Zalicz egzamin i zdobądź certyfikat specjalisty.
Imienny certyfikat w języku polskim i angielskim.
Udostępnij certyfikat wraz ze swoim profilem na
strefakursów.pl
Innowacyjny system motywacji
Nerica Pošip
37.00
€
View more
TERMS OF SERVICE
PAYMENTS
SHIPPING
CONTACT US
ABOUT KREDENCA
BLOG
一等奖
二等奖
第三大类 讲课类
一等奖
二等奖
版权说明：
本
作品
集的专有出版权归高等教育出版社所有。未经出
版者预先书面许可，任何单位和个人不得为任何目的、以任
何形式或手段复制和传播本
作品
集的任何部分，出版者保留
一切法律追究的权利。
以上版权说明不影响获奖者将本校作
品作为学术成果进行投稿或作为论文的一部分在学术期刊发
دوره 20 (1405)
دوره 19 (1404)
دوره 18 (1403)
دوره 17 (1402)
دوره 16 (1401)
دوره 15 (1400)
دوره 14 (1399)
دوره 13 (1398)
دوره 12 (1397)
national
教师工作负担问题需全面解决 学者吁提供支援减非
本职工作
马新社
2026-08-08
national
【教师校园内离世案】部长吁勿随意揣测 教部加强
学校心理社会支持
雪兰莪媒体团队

◆ ◆ ◆ ◆

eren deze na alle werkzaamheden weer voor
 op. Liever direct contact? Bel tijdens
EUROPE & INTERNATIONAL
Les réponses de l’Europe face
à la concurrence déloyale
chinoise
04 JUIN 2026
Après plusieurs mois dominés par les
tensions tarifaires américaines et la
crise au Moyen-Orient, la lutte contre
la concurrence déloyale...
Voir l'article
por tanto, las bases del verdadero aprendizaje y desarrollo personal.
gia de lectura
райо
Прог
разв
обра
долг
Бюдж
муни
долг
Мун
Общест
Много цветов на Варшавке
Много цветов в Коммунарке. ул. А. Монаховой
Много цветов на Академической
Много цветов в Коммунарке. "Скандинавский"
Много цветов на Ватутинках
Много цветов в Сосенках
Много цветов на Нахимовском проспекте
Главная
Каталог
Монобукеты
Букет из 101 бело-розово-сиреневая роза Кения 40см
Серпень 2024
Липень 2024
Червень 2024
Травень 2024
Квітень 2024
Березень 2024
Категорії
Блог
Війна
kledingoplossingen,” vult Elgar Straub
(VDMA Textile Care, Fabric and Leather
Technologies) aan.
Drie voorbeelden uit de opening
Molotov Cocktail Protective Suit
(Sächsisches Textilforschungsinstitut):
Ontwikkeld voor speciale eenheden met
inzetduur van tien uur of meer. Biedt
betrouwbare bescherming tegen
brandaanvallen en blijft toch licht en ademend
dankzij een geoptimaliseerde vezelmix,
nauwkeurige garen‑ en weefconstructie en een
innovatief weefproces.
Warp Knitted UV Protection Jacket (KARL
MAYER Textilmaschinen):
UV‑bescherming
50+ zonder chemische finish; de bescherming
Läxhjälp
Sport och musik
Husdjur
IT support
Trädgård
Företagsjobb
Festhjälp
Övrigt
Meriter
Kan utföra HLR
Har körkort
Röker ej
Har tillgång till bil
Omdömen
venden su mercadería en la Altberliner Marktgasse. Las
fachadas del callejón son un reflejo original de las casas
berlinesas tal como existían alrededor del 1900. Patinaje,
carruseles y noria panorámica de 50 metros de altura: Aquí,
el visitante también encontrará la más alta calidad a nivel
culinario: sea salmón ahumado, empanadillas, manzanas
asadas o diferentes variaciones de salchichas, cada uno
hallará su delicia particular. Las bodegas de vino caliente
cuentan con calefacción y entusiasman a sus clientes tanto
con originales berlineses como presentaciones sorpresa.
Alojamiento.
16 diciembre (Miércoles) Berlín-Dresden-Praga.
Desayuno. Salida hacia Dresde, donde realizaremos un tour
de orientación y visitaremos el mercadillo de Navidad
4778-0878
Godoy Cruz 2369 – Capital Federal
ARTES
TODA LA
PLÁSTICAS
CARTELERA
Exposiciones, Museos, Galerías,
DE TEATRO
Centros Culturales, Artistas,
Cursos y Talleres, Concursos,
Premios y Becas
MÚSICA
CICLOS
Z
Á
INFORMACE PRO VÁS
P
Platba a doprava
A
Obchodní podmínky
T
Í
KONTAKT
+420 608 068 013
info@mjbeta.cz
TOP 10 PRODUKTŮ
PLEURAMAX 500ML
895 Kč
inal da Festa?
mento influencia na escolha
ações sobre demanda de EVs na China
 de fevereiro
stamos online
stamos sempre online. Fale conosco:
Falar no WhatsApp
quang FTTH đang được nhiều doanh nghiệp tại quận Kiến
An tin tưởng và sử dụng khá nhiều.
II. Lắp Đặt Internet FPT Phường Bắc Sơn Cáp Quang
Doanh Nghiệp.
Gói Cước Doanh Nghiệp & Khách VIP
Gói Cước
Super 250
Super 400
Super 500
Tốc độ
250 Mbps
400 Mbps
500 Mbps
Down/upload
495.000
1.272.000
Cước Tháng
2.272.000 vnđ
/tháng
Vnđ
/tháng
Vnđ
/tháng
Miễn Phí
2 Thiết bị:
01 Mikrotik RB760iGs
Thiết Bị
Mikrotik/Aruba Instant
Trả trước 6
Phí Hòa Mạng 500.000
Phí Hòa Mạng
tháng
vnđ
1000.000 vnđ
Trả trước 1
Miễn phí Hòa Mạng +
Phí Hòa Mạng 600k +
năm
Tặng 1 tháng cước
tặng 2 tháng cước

◆ ◆ ◆ ◆

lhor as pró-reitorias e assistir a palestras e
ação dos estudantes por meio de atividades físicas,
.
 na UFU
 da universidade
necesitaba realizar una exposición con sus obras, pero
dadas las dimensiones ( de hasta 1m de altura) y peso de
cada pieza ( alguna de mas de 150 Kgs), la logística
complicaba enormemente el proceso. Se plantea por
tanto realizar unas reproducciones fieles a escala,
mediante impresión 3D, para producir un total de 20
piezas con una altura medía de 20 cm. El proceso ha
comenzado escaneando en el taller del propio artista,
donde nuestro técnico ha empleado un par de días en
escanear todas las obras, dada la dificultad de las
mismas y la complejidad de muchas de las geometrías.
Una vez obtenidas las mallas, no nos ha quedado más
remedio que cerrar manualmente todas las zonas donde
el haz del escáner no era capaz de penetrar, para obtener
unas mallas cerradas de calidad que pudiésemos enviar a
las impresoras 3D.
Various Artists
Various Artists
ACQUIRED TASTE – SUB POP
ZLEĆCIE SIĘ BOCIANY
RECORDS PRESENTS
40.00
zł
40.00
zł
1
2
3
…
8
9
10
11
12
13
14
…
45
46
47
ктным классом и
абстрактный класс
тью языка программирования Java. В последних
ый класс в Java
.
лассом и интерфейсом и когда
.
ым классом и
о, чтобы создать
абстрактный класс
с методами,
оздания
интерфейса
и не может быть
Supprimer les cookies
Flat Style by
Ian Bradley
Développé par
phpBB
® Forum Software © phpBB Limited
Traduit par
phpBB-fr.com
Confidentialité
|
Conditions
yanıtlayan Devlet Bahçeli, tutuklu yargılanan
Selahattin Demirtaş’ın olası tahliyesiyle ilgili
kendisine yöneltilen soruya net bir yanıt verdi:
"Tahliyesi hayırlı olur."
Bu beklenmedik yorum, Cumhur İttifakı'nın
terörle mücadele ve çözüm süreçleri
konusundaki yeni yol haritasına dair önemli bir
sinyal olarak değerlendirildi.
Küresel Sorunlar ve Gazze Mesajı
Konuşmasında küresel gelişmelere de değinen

◆ ◆ ◆ ◆

Considering the entries above, how many lines contain "Коммунарке"? Give that number with nothing else.

2